**Source records**
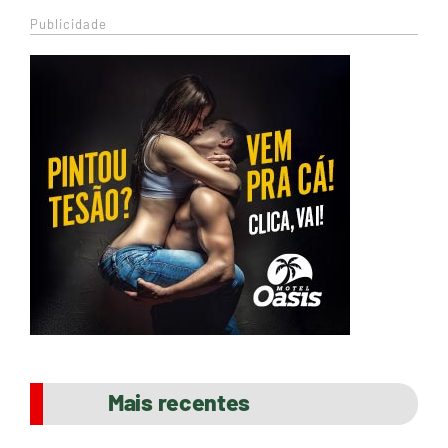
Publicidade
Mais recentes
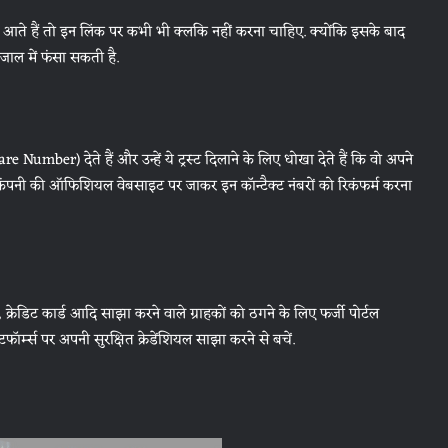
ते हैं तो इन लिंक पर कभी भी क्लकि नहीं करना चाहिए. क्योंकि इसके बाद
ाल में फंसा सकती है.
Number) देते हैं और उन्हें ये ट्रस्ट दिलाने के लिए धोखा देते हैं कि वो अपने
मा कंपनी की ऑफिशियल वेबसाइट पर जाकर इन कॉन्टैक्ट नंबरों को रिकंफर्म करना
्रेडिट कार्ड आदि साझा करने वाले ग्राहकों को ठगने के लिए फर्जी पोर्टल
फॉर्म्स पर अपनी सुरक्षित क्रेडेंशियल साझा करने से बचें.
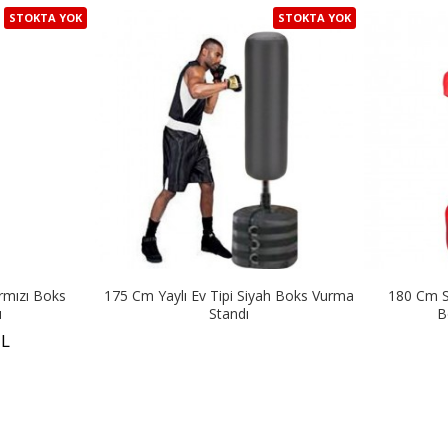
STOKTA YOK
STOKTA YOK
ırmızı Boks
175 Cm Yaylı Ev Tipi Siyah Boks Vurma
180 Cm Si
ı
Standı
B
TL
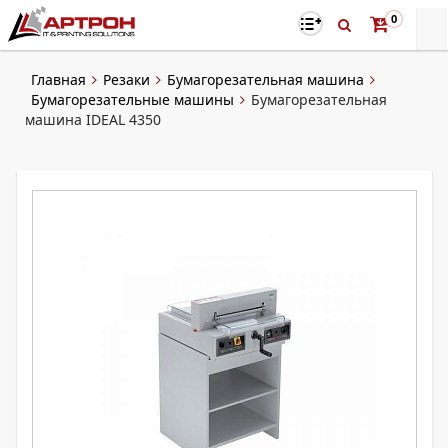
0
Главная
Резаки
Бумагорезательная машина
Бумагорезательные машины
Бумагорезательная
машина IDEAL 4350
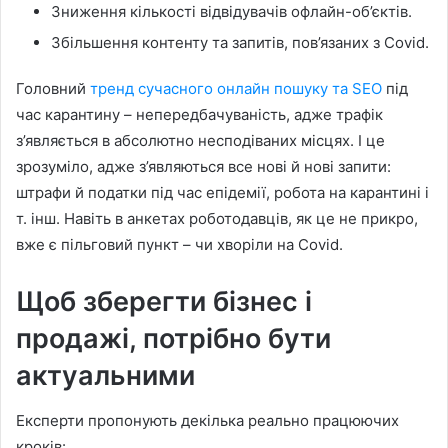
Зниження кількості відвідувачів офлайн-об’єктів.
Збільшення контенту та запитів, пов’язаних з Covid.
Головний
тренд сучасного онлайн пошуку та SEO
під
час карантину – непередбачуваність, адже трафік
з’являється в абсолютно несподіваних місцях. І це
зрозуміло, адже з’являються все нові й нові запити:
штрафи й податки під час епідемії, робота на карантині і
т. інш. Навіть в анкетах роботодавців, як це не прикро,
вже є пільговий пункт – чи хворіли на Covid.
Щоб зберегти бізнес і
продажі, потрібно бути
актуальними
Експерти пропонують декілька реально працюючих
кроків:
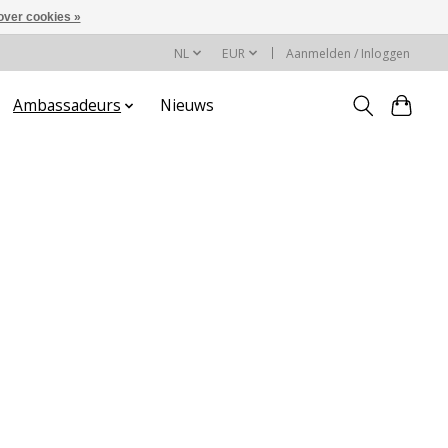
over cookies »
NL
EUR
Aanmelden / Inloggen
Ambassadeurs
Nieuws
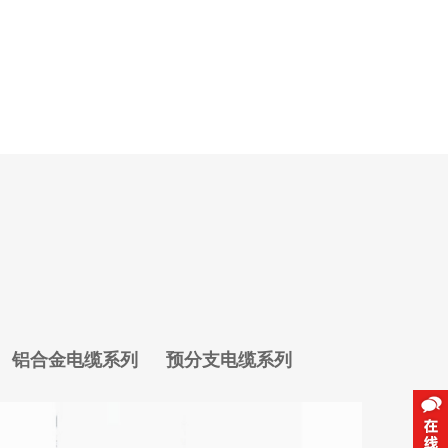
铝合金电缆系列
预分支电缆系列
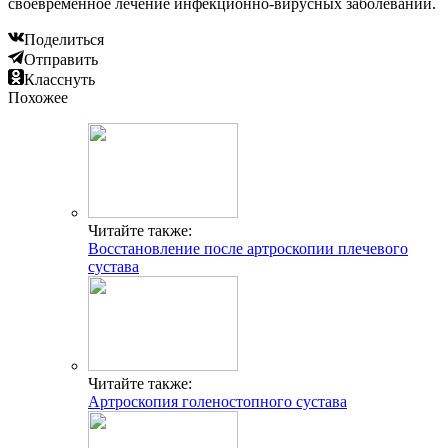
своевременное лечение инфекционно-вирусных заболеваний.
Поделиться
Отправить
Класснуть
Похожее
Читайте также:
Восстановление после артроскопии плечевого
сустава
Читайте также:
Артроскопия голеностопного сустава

**Work instructions**
Output the material above verbatim but exclude each picture.

**Reply**
Publicidade
Mais recentes
ते हैं तो इन लिंक पर कभी भी क्लकि नहीं करना चाहिए. क्योंकि इसके बाद
ाल में फंसा सकती है.
Number) देते हैं और उन्हें ये ट्रस्ट दिलाने के लिए धोखा देते हैं कि वो अपने
मा कंपनी की ऑफिशियल वेबसाइट पर जाकर इन कॉन्टैक्ट नंबरों को रिकंफर्म करना
्रेडिट कार्ड आदि साझा करने वाले ग्राहकों को ठगने के लिए फर्जी पोर्टल
फॉर्म्स पर अपनी सुरक्षित क्रेडेंशियल साझा करने से बचें.
STOKTA YOK
STOKTA YOK
ırmızı Boks
175 Cm Yaylı Ev Tipi Siyah Boks Vurma
180 Cm Si
ı
Standı
B
TL
0
Главная
Резаки
Бумагорезательная машина
Бумагорезательные машины
Бумагорезательная
машина IDEAL 4350
Зниження кількості відвідувачів офлайн-об’єктів.
Збільшення контенту та запитів, пов’язаних з Covid.
Головний
тренд сучасного онлайн пошуку та SEO
під
час карантину – непередбачуваність, адже трафік
з’являється в абсолютно несподіваних місцях. І це
зрозуміло, адже з’являються все нові й нові запити:
штрафи й податки під час епідемії, робота на карантині і
т. інш. Навіть в анкетах роботодавців, як це не прикро,
вже є пільговий пункт – чи хворіли на Covid.
Щоб зберегти бізнес і
продажі, потрібно бути
актуальними
Експерти пропонують декілька реально працюючих
кроків:
over cookies »
NL
EUR
Aanmelden / Inloggen
Ambassadeurs
Nieuws
铝合金电缆系列
预分支电缆系列
своевременное лечение инфекционно-вирусных заболеваний.
Поделиться
Отправить
Класснуть
Похожее
Читайте также:
Восстановление после артроскопии плечевого
сустава
Читайте также:
Артроскопия голеностопного сустава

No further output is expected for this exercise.